• ABOUT THIS EXERCISE:
Without the pictures, give the entries below again exactly as written.

[Dataset entries]
'''

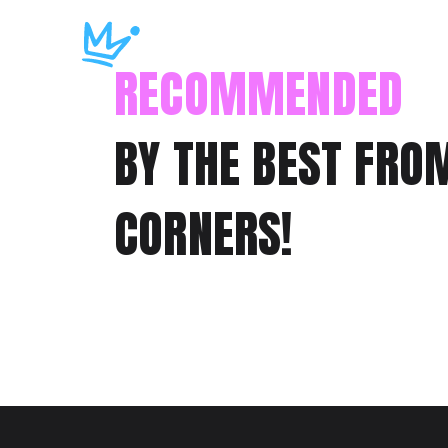
RECOMMENDED
BY THE BEST FRO
CORNERS!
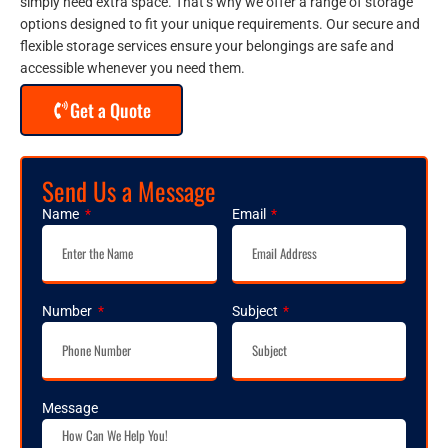
simply need extra space. That’s why we offer a range of storage
options designed to fit your unique requirements. Our secure and
flexible storage services ensure your belongings are safe and
accessible whenever you need them.
Get a Quote
Send Us a Message
Name
Email
Number
Subject
Message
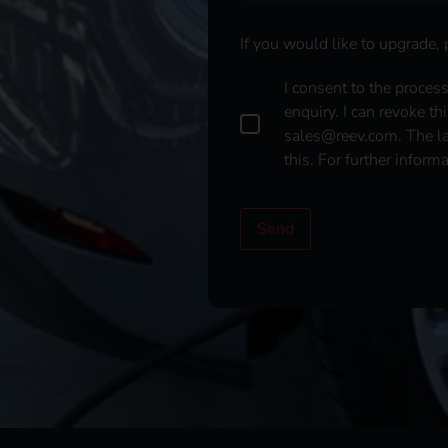
If you would like to upgrade,
D
I consent to the proces
a
enquiry. I can revoke th
t
sales@reev.com. The law
a
this. For further inform
p
r
o
t
Send
e
c
t
i
o
n
*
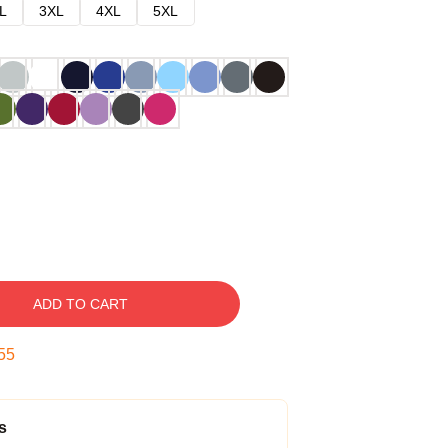
L
3XL
4XL
5XL
ADD TO CART
54
s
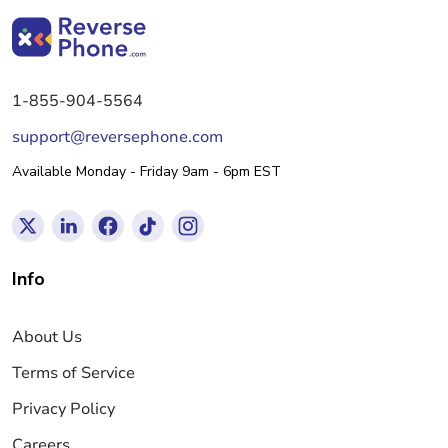
1-855-904-5564
support@reversephone.com
Available Monday - Friday 9am - 6pm EST
Info
About Us
Terms of Service
Privacy Policy
Careers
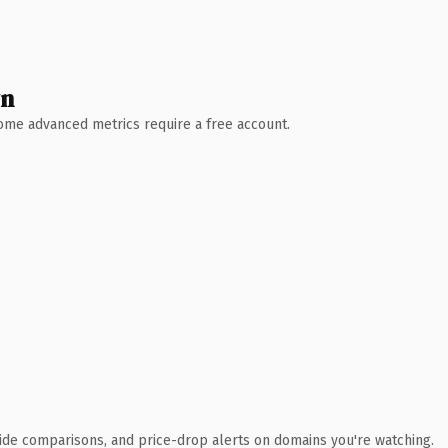
wn
 Some advanced metrics require a free account.
ide comparisons, and price-drop alerts on domains you're watching.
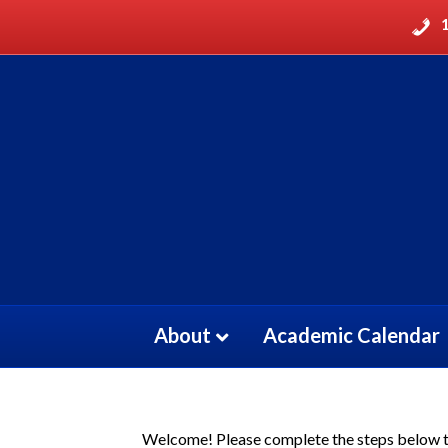
About
Academic Calendar
Welcome! Please complete the steps below to 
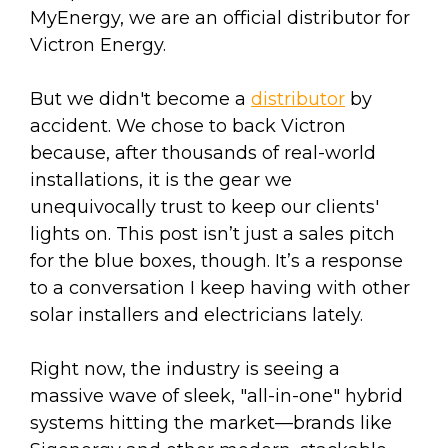
MyEnergy, we are an official distributor for
Victron Energy.
But we didn't become a
distributor
by
accident. We chose to back Victron
because, after thousands of real-world
installations, it is the gear we
unequivocally trust to keep our clients'
lights on. This post isn’t just a sales pitch
for the blue boxes, though. It’s a response
to a conversation I keep having with other
solar installers and electricians lately.
Right now, the industry is seeing a
massive wave of sleek, "all-in-one" hybrid
systems hitting the market—brands like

'''

• ANSWER BOX:
RECOMMENDED
BY THE BEST FRO
CORNERS!
simply need extra space. That’s why we offer a range of storage
options designed to fit your unique requirements. Our secure and
flexible storage services ensure your belongings are safe and
accessible whenever you need them.
Get a Quote
Send Us a Message
Name
Email
Number
Subject
Message
If you would like to upgrade,
D
I consent to the proces
a
enquiry. I can revoke th
t
sales@reev.com. The law
a
this. For further inform
p
r
o
t
Send
e
c
t
i
o
n
*
L
3XL
4XL
5XL
ADD TO CART
54
s
1-855-904-5564
support@reversephone.com
Available Monday - Friday 9am - 6pm EST
Info
About Us
Terms of Service
Privacy Policy
Careers
wn
 Some advanced metrics require a free account.
ide comparisons, and price-drop alerts on domains you're watching.
About
Academic Calendar
Welcome! Please complete the steps below to 
MyEnergy, we are an official distributor for
Victron Energy.
But we didn't become a
distributor
by
accident. We chose to back Victron
because, after thousands of real-world
installations, it is the gear we
unequivocally trust to keep our clients'
lights on. This post isn’t just a sales pitch
for the blue boxes, though. It’s a response
to a conversation I keep having with other
solar installers and electricians lately.
Right now, the industry is seeing a
massive wave of sleek, "all-in-one" hybrid
systems hitting the market—brands like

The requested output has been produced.